Monday, June 22, 2009

An offering to the idiot me

This past year in Corpus Christi and this trip as a sort of capstone has been such an education in my relationship with where I live. I've thought of my communities as a static thing, with a character independent from me.

I'm grateful to have moved so much, growing up and in the Navy, but now, processing what I've been seeing my whole life, I'm realizing how much work goes into making a town what it is, how if feels, how well it works. How much my neighbors have contributed to what I've always taken for granted. What I call a viable downtown or a walkable community is so much hard work by real people I don't know. I've been arrogantly dismissive of towns in which I've lived, I'm ashamed to say, as if they were built for my own approval, like some sort of plug and play module, a decision matrix, and not generations of labor and love and mistakes and tragedy.

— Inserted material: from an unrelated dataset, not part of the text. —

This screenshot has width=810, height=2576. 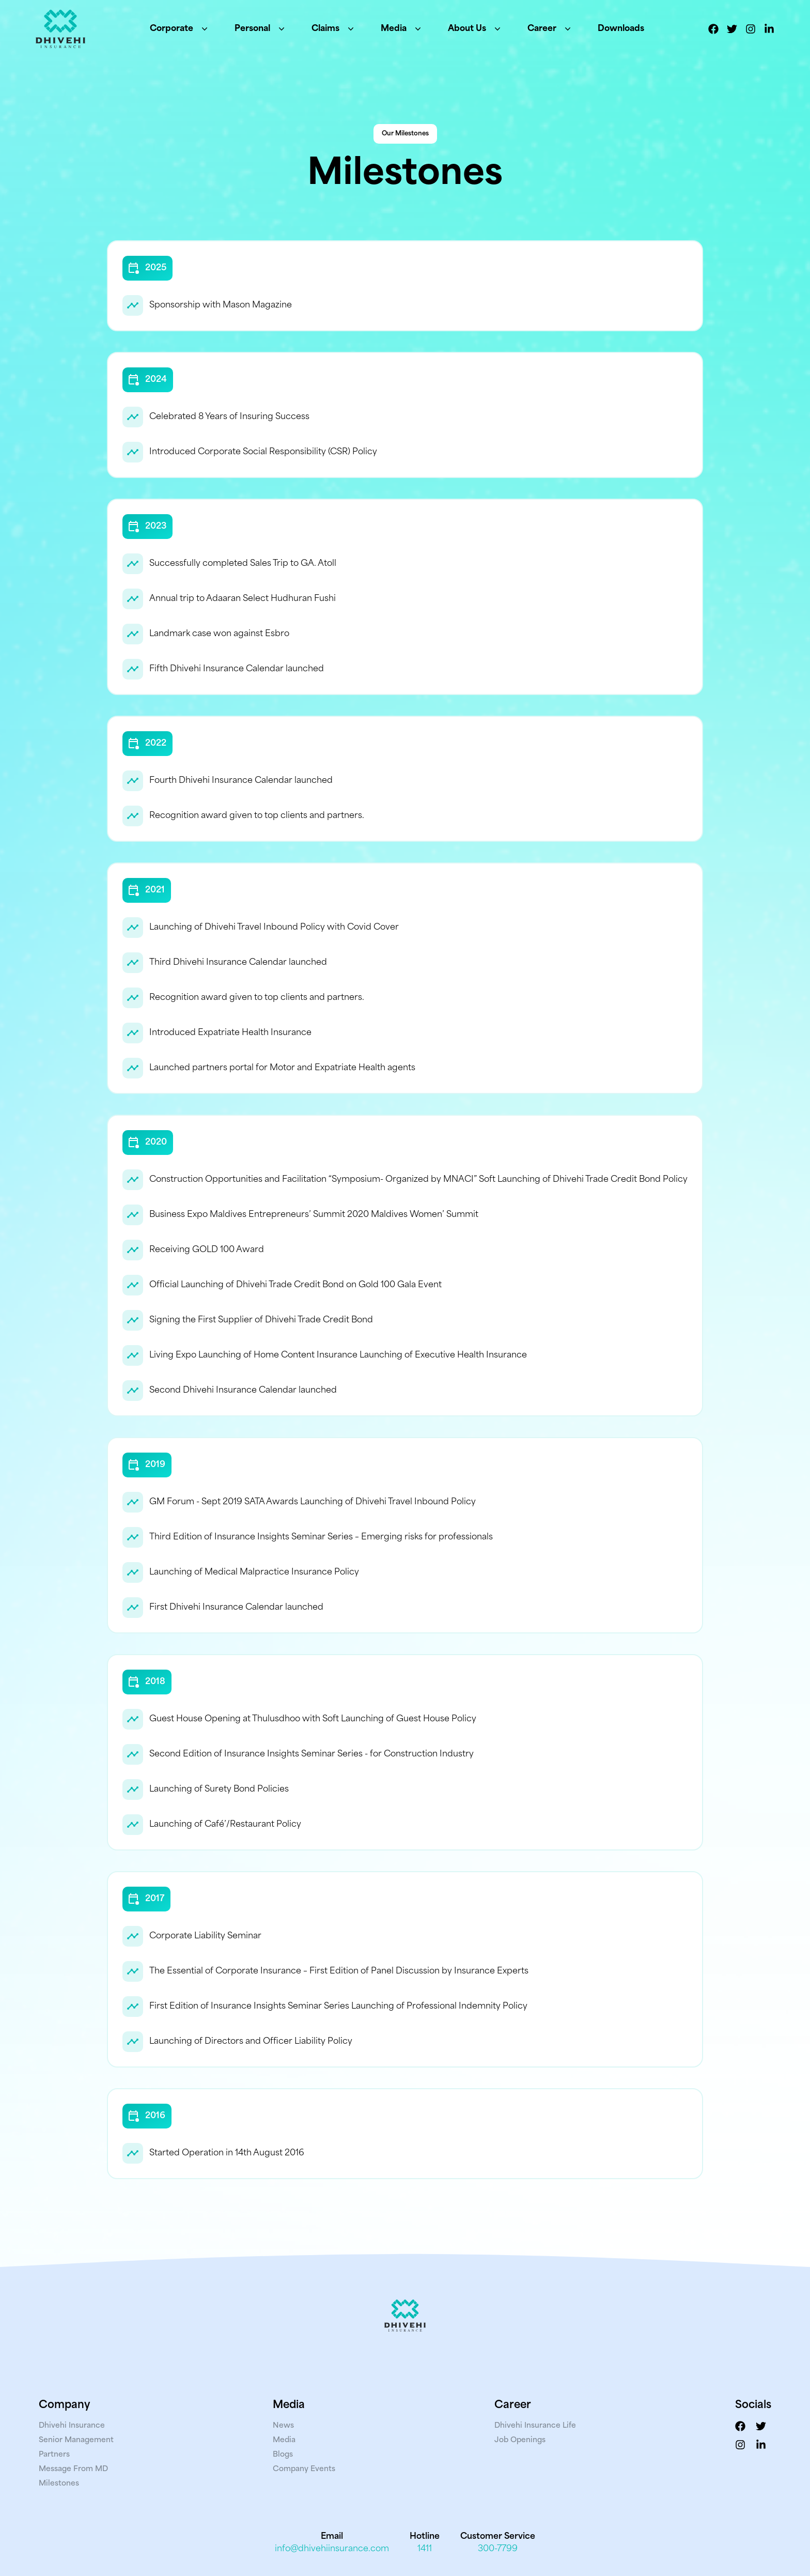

I don't want to leave the friends I've made in Corpus Christi. Just the other day a good friend told me that moving away from friends ages you prematurely and I feel it now. I know I don't have to, that they're just four hours south of Austin and we will visit, but, I don't want to replace them. I don't want to meet a new surfer dude or wacky Frenchman or gourmet eurotrash. I don't want to make new friends at the bike shop. For the first time ever, I'm regretting leaving a town and it's because for the first time ever, I have a connection to a place through the folks that live there. For the first time ever, I'm not a tourist; I've contributed a little something, something to offer young Zak for approval.